Ни один из присутствующих не проронил ни слова.
Молчание затянулось.
— Никто не признается, Кент, — сказал Лодж.
— Предположим, что этот горе-шутник хочет сохранить инкогнито, — проговорил Форестер. — Желание вполне понятное при таких обстоятельствах. Тогда, может быть, стоит раздать всем по листку бумаги?
— Раздавайте, — проворчал Сиффорд.
Форестер вытащил из кармана сложенные пополам листы бумаги и, аккуратно разорвав на одинаковые кусочки, раздал присутствующим.
— Если кто-то из вас отколол вчера такой номер, ради всего святого, дайте нам знать, — взмолился Лодж.
Листки вернулись к Форестеру. На некоторых было написано «Нет», на других — «Какие уж тут шутки», а на одном — «Я тут пи при чем».
Форестер сложил листки в пачку.
— Что ж, значит, эта идея себя не оправдала, — произнес он. — Впрочем, должен признаться, что я не возлагал на нее особых надежд.
Крейвен тяжело поднялся со стула.
— Нам всем не дает покоя одна мысль, — проговорил он. — Так почему же не высказать ее вслух?
Он умолк и с вызовом посмотрел на остальных, словно давая понять, что им не удастся его остановить.
— Генри здесь недолюбливали, — сказал он. — Не вздумайте это отрицать. Человек он был жесткий, трудный. Трудный во всех отношениях — такие не пользуются расположением окружающих. Я сблизился с ним больше, чем остальные члены нашей группы. И я охотно согласился сказать в его память несколько слов на сегодняшней панихиде, потому что, несмотря на трудность своего характера, Генри был достоин уважения. Он обладал такой твердой волей и упорством, какие редко встретишь даже у подобных личностей. Но на душе у него было неспокойно, его мучили сомнения, о которых никто из нас не догадывался. Иногда в наших с ним кратких беседах его прорывало, и он говорил со мной откровенно — по-настоящему откровенно, как никогда не говорил ни с кем из вас.
Генри стоял на пороге какого-то открытия.
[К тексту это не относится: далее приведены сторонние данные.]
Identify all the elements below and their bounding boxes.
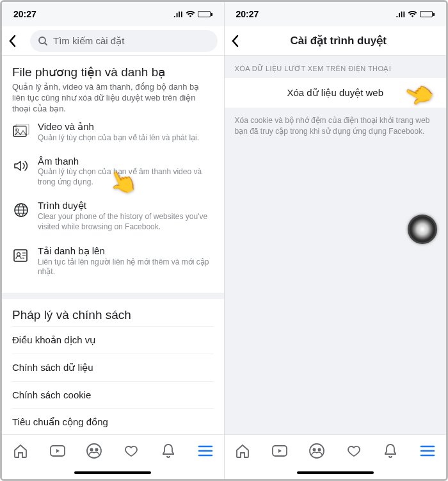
section-label: XÓA DỮ LIỆU LƯỚT XEM TRÊN ĐIỆN THOẠI bbox=[225, 56, 447, 78]
item-audio[interactable]: Âm thanh Quản lý tùy chọn của bạn về âm … bbox=[12, 149, 214, 193]
item-browser[interactable]: Trình duyệt Clear your phone of the hist… bbox=[12, 193, 214, 238]
svg-point-10 bbox=[90, 448, 93, 451]
section-title: File phương tiện và danh bạ bbox=[12, 65, 214, 79]
info-text: Xóa cookie và bộ nhớ đệm của điện thoại … bbox=[225, 108, 447, 145]
status-bar: 20:27 .ıll bbox=[2, 2, 224, 26]
svg-point-7 bbox=[17, 252, 20, 256]
battery-icon bbox=[198, 11, 212, 17]
content-scroll[interactable]: File phương tiện và danh bạ Quản lý ảnh,… bbox=[2, 56, 224, 434]
clear-browsing-data[interactable]: Xóa dữ liệu duyệt web 👆 bbox=[225, 78, 447, 108]
item-contacts[interactable]: Tải danh bạ lên Liên tục tải lên người l… bbox=[12, 239, 214, 284]
contact-icon bbox=[12, 247, 30, 265]
item-desc: Liên tục tải lên người liên hệ mới thêm … bbox=[38, 257, 214, 277]
status-time: 20:27 bbox=[236, 9, 259, 19]
tab-menu[interactable] bbox=[197, 443, 214, 459]
search-icon bbox=[38, 36, 48, 46]
tab-home[interactable] bbox=[234, 443, 251, 459]
globe-icon bbox=[12, 201, 30, 219]
section-desc: Quản lý ảnh, video và âm thanh, đồng bộ … bbox=[12, 82, 214, 115]
legal-data-policy[interactable]: Chính sách dữ liệu bbox=[12, 354, 214, 381]
header: Tìm kiếm cài đặt bbox=[2, 26, 224, 56]
legal-title: Pháp lý và chính sách bbox=[12, 308, 214, 322]
item-title: Tải danh bạ lên bbox=[38, 245, 214, 257]
tab-dating[interactable] bbox=[123, 443, 140, 459]
tab-dating[interactable] bbox=[346, 443, 362, 459]
wifi-icon bbox=[186, 11, 195, 18]
svg-rect-3 bbox=[16, 124, 29, 135]
tab-home[interactable] bbox=[12, 443, 29, 459]
action-label: Xóa dữ liệu duyệt web bbox=[287, 87, 383, 99]
content-scroll[interactable]: XÓA DỮ LIỆU LƯỚT XEM TRÊN ĐIỆN THOẠI Xóa… bbox=[225, 56, 447, 434]
photo-icon bbox=[12, 122, 30, 140]
tabbar bbox=[225, 434, 447, 466]
status-bar: 20:27 .ıll bbox=[225, 2, 447, 26]
svg-point-14 bbox=[312, 448, 316, 451]
browser-settings-panel: 20:27 .ıll Cài đặt trình duyệt XÓA DỮ LI… bbox=[225, 2, 447, 479]
battery-icon bbox=[420, 11, 435, 17]
search-placeholder: Tìm kiếm cài đặt bbox=[53, 35, 124, 47]
search-input[interactable]: Tìm kiếm cài đặt bbox=[30, 30, 218, 52]
header: Cài đặt trình duyệt bbox=[225, 26, 447, 56]
item-title: Trình duyệt bbox=[38, 200, 214, 211]
hand-pointer-icon: 👆 bbox=[400, 75, 438, 113]
status-time: 20:27 bbox=[13, 9, 36, 19]
item-desc: Clear your phone of the history of websi… bbox=[38, 212, 214, 232]
item-video-photo[interactable]: Video và ảnh Quản lý tùy chọn của bạn về… bbox=[12, 115, 214, 150]
tab-watch[interactable] bbox=[49, 443, 66, 459]
signal-icon: .ıll bbox=[396, 10, 405, 19]
wifi-icon bbox=[408, 11, 417, 18]
svg-point-15 bbox=[317, 448, 321, 451]
legal-cookies[interactable]: Chính sách cookie bbox=[12, 381, 214, 408]
tab-groups[interactable] bbox=[308, 443, 325, 459]
header-title: Cài đặt trình duyệt bbox=[253, 34, 425, 47]
tab-notifications[interactable] bbox=[160, 443, 177, 459]
tabbar bbox=[2, 434, 224, 466]
back-button[interactable] bbox=[231, 35, 246, 47]
tab-menu[interactable] bbox=[419, 443, 436, 459]
status-indicators: .ıll bbox=[173, 10, 212, 19]
home-indicator bbox=[225, 466, 447, 479]
item-desc: Quản lý tùy chọn của bạn về tải lên và p… bbox=[38, 133, 214, 143]
svg-point-13 bbox=[310, 444, 324, 458]
status-indicators: .ıll bbox=[396, 10, 435, 19]
signal-icon: .ıll bbox=[173, 10, 182, 19]
assistive-touch[interactable] bbox=[408, 215, 437, 244]
back-button[interactable] bbox=[8, 35, 24, 47]
svg-point-11 bbox=[95, 448, 99, 451]
legal-tos[interactable]: Điều khoản dịch vụ bbox=[12, 326, 214, 354]
legal-section: Pháp lý và chính sách Điều khoản dịch vụ… bbox=[2, 299, 224, 434]
media-section: File phương tiện và danh bạ Quản lý ảnh,… bbox=[2, 56, 224, 293]
tab-groups[interactable] bbox=[86, 443, 102, 459]
settings-panel: 20:27 .ıll Tìm kiếm cài đặt Fil bbox=[2, 2, 225, 479]
item-title: Video và ảnh bbox=[38, 121, 214, 133]
tab-notifications[interactable] bbox=[382, 443, 399, 459]
svg-point-9 bbox=[87, 444, 101, 458]
speaker-icon bbox=[12, 157, 30, 175]
legal-community[interactable]: Tiêu chuẩn cộng đồng bbox=[12, 408, 214, 434]
tab-watch[interactable] bbox=[271, 443, 288, 459]
home-indicator bbox=[2, 466, 224, 479]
Его охватил панический страх. И он умер. А ведь он был совершенно здоров.
Крейвен взглянул на Сью Лоуренс.
— Может, я ошибаюсь, Сьюзен? — спросил оп. — Скажите, был он чем-нибудь болен?
— Нет, он был здоров, — ответила доктор Сьюзен Лоуренс. — Он не должен был умереть.
Крейвен повернулся к Лоджу.
— Он недавно беседовал с вами, правильно?
— Два дня назад, — сказал Лодж. — На вид он казался таким же, как всегда.
— О чем он говорил с вами?
— Да, собственно, ни о чем особенном. О делах второстепенной важности.
— О делах второстепенной важности? — язвительно переспросил Крейвен.
— Ну ладно. Если вам угодно, извольте, я могу уточнить. Он говорил о том, что не хочет продолжать свои исследования. Назвал нашу работу дьявольским наваждением. Именно так он и выразился: «дьявольское наваждение».
Лодж обвел взглядом сидевших в комнате людей.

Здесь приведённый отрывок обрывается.